**Supplied material**.
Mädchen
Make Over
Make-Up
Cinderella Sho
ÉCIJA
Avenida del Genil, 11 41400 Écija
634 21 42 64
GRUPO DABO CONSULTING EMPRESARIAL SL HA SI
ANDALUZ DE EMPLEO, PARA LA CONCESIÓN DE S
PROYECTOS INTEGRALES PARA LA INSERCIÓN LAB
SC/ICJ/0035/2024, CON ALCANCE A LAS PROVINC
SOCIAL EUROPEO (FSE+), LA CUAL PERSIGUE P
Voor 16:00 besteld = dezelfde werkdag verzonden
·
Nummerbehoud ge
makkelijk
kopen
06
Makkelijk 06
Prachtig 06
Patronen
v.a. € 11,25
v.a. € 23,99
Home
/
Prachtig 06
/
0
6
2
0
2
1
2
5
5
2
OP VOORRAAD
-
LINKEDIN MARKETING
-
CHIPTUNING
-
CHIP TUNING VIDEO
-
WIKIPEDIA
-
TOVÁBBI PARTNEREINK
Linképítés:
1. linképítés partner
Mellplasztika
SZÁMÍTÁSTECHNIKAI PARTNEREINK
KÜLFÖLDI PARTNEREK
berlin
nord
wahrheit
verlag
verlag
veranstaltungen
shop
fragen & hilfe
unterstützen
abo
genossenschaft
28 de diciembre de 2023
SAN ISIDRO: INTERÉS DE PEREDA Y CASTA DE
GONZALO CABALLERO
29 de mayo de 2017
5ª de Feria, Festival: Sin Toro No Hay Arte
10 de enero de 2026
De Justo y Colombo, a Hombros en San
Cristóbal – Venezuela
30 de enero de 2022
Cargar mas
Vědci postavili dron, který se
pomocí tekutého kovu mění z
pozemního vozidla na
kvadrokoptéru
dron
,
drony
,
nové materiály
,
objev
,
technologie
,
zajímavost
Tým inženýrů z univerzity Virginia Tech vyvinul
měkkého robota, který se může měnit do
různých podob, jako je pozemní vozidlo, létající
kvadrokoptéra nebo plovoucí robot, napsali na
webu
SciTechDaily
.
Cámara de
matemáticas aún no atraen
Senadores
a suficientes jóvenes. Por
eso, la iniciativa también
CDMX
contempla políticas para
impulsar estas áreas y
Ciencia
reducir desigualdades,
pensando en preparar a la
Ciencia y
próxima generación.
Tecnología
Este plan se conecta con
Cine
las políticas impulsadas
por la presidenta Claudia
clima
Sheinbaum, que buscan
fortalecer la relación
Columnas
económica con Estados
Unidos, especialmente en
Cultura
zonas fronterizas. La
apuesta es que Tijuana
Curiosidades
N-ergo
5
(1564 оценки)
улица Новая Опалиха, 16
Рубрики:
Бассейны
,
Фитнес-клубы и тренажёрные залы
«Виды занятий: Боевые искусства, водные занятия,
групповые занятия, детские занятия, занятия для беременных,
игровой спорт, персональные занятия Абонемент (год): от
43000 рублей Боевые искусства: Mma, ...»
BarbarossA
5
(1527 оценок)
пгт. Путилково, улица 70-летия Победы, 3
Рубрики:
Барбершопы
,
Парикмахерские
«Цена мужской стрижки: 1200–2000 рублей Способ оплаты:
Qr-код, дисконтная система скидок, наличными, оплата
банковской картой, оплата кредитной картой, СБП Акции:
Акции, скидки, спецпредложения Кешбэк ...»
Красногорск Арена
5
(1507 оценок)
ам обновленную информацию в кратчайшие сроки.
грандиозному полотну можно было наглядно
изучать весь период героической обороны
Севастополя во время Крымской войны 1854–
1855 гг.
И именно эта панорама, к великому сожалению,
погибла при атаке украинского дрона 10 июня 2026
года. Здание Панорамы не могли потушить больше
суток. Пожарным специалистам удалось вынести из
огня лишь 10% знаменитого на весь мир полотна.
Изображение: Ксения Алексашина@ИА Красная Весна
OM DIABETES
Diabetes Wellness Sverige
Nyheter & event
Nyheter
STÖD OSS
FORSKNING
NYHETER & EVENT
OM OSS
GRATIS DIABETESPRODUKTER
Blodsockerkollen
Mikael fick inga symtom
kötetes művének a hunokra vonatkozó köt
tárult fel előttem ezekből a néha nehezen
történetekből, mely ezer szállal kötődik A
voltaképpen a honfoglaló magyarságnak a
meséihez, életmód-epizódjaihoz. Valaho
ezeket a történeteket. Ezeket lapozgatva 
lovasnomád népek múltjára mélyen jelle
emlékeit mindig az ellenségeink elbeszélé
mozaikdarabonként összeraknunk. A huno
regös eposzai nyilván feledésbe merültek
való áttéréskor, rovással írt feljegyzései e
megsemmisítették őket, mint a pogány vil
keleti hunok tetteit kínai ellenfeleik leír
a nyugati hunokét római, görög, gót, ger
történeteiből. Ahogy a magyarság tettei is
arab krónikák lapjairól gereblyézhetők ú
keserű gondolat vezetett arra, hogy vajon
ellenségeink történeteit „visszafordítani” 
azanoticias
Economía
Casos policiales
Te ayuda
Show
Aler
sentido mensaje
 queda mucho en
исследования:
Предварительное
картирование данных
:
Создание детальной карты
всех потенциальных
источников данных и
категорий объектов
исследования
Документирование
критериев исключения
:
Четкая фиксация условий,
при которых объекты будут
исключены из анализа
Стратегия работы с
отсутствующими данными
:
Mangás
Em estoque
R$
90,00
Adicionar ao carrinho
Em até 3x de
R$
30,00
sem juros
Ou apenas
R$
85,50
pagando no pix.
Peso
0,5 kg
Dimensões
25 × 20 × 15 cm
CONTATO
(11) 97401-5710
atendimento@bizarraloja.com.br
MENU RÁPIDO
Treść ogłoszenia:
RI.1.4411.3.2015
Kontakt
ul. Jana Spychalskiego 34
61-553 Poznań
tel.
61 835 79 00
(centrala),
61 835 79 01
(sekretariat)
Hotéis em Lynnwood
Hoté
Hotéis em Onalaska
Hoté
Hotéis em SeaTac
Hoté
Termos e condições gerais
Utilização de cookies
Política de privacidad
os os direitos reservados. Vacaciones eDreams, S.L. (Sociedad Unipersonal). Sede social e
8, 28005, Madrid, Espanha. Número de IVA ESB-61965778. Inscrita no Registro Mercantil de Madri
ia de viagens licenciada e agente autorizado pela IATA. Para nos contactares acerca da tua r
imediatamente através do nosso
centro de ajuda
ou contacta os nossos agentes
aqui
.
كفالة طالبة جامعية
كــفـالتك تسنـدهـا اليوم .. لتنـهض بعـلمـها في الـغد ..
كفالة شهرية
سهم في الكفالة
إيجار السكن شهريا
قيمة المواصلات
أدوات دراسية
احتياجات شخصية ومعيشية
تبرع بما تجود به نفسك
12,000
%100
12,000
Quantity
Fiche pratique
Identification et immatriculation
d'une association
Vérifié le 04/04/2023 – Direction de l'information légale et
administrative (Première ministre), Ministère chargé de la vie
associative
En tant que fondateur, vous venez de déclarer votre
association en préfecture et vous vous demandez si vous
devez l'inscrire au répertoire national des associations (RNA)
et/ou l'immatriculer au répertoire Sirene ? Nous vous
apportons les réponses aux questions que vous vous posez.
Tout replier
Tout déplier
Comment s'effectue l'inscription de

**Instructions to follow**. All of the material above should be restated verbatim.

**Output of the task**.
Mädchen
Make Over
Make-Up
Cinderella Sho
ÉCIJA
Avenida del Genil, 11 41400 Écija
634 21 42 64
GRUPO DABO CONSULTING EMPRESARIAL SL HA SI
ANDALUZ DE EMPLEO, PARA LA CONCESIÓN DE S
PROYECTOS INTEGRALES PARA LA INSERCIÓN LAB
SC/ICJ/0035/2024, CON ALCANCE A LAS PROVINC
SOCIAL EUROPEO (FSE+), LA CUAL PERSIGUE P
Voor 16:00 besteld = dezelfde werkdag verzonden
·
Nummerbehoud ge
makkelijk
kopen
06
Makkelijk 06
Prachtig 06
Patronen
v.a. € 11,25
v.a. € 23,99
Home
/
Prachtig 06
/
0
6
2
0
2
1
2
5
5
2
OP VOORRAAD
-
LINKEDIN MARKETING
-
CHIPTUNING
-
CHIP TUNING VIDEO
-
WIKIPEDIA
-
TOVÁBBI PARTNEREINK
Linképítés:
1. linképítés partner
Mellplasztika
SZÁMÍTÁSTECHNIKAI PARTNEREINK
KÜLFÖLDI PARTNEREK
berlin
nord
wahrheit
verlag
verlag
veranstaltungen
shop
fragen & hilfe
unterstützen
abo
genossenschaft
28 de diciembre de 2023
SAN ISIDRO: INTERÉS DE PEREDA Y CASTA DE
GONZALO CABALLERO
29 de mayo de 2017
5ª de Feria, Festival: Sin Toro No Hay Arte
10 de enero de 2026
De Justo y Colombo, a Hombros en San
Cristóbal – Venezuela
30 de enero de 2022
Cargar mas
Vědci postavili dron, který se
pomocí tekutého kovu mění z
pozemního vozidla na
kvadrokoptéru
dron
,
drony
,
nové materiály
,
objev
,
technologie
,
zajímavost
Tým inženýrů z univerzity Virginia Tech vyvinul
měkkého robota, který se může měnit do
různých podob, jako je pozemní vozidlo, létající
kvadrokoptéra nebo plovoucí robot, napsali na
webu
SciTechDaily
.
Cámara de
matemáticas aún no atraen
Senadores
a suficientes jóvenes. Por
eso, la iniciativa también
CDMX
contempla políticas para
impulsar estas áreas y
Ciencia
reducir desigualdades,
pensando en preparar a la
Ciencia y
próxima generación.
Tecnología
Este plan se conecta con
Cine
las políticas impulsadas
por la presidenta Claudia
clima
Sheinbaum, que buscan
fortalecer la relación
Columnas
económica con Estados
Unidos, especialmente en
Cultura
zonas fronterizas. La
apuesta es que Tijuana
Curiosidades
N-ergo
5
(1564 оценки)
улица Новая Опалиха, 16
Рубрики:
Бассейны
,
Фитнес-клубы и тренажёрные залы
«Виды занятий: Боевые искусства, водные занятия,
групповые занятия, детские занятия, занятия для беременных,
игровой спорт, персональные занятия Абонемент (год): от
43000 рублей Боевые искусства: Mma, ...»
BarbarossA
5
(1527 оценок)
пгт. Путилково, улица 70-летия Победы, 3
Рубрики:
Барбершопы
,
Парикмахерские
«Цена мужской стрижки: 1200–2000 рублей Способ оплаты:
Qr-код, дисконтная система скидок, наличными, оплата
банковской картой, оплата кредитной картой, СБП Акции:
Акции, скидки, спецпредложения Кешбэк ...»
Красногорск Арена
5
(1507 оценок)
ам обновленную информацию в кратчайшие сроки.
грандиозному полотну можно было наглядно
изучать весь период героической обороны
Севастополя во время Крымской войны 1854–
1855 гг.
И именно эта панорама, к великому сожалению,
погибла при атаке украинского дрона 10 июня 2026
года. Здание Панорамы не могли потушить больше
суток. Пожарным специалистам удалось вынести из
огня лишь 10% знаменитого на весь мир полотна.
Изображение: Ксения Алексашина@ИА Красная Весна
OM DIABETES
Diabetes Wellness Sverige
Nyheter & event
Nyheter
STÖD OSS
FORSKNING
NYHETER & EVENT
OM OSS
GRATIS DIABETESPRODUKTER
Blodsockerkollen
Mikael fick inga symtom
kötetes művének a hunokra vonatkozó köt
tárult fel előttem ezekből a néha nehezen
történetekből, mely ezer szállal kötődik A
voltaképpen a honfoglaló magyarságnak a
meséihez, életmód-epizódjaihoz. Valaho
ezeket a történeteket. Ezeket lapozgatva 
lovasnomád népek múltjára mélyen jelle
emlékeit mindig az ellenségeink elbeszélé
mozaikdarabonként összeraknunk. A huno
regös eposzai nyilván feledésbe merültek
való áttéréskor, rovással írt feljegyzései e
megsemmisítették őket, mint a pogány vil
keleti hunok tetteit kínai ellenfeleik leír
a nyugati hunokét római, görög, gót, ger
történeteiből. Ahogy a magyarság tettei is
arab krónikák lapjairól gereblyézhetők ú
keserű gondolat vezetett arra, hogy vajon
ellenségeink történeteit „visszafordítani” 
azanoticias
Economía
Casos policiales
Te ayuda
Show
Aler
sentido mensaje
 queda mucho en
исследования:
Предварительное
картирование данных
:
Создание детальной карты
всех потенциальных
источников данных и
категорий объектов
исследования
Документирование
критериев исключения
:
Четкая фиксация условий,
при которых объекты будут
исключены из анализа
Стратегия работы с
отсутствующими данными
:
Mangás
Em estoque
R$
90,00
Adicionar ao carrinho
Em até 3x de
R$
30,00
sem juros
Ou apenas
R$
85,50
pagando no pix.
Peso
0,5 kg
Dimensões
25 × 20 × 15 cm
CONTATO
(11) 97401-5710
atendimento@bizarraloja.com.br
MENU RÁPIDO
Treść ogłoszenia:
RI.1.4411.3.2015
Kontakt
ul. Jana Spychalskiego 34
61-553 Poznań
tel.
61 835 79 00
(centrala),
61 835 79 01
(sekretariat)
Hotéis em Lynnwood
Hoté
Hotéis em Onalaska
Hoté
Hotéis em SeaTac
Hoté
Termos e condições gerais
Utilização de cookies
Política de privacidad
os os direitos reservados. Vacaciones eDreams, S.L. (Sociedad Unipersonal). Sede social e
8, 28005, Madrid, Espanha. Número de IVA ESB-61965778. Inscrita no Registro Mercantil de Madri
ia de viagens licenciada e agente autorizado pela IATA. Para nos contactares acerca da tua r
imediatamente através do nosso
centro de ajuda
ou contacta os nossos agentes
aqui
.
كفالة طالبة جامعية
كــفـالتك تسنـدهـا اليوم .. لتنـهض بعـلمـها في الـغد ..
كفالة شهرية
سهم في الكفالة
إيجار السكن شهريا
قيمة المواصلات
أدوات دراسية
احتياجات شخصية ومعيشية
تبرع بما تجود به نفسك
12,000
%100
12,000
Quantity
Fiche pratique
Identification et immatriculation
d'une association
Vérifié le 04/04/2023 – Direction de l'information légale et
administrative (Première ministre), Ministère chargé de la vie
associative
En tant que fondateur, vous venez de déclarer votre
association en préfecture et vous vous demandez si vous
devez l'inscrire au répertoire national des associations (RNA)
et/ou l'immatriculer au répertoire Sirene ? Nous vous
apportons les réponses aux questions que vous vous posez.
Tout replier
Tout déplier
Comment s'effectue l'inscription de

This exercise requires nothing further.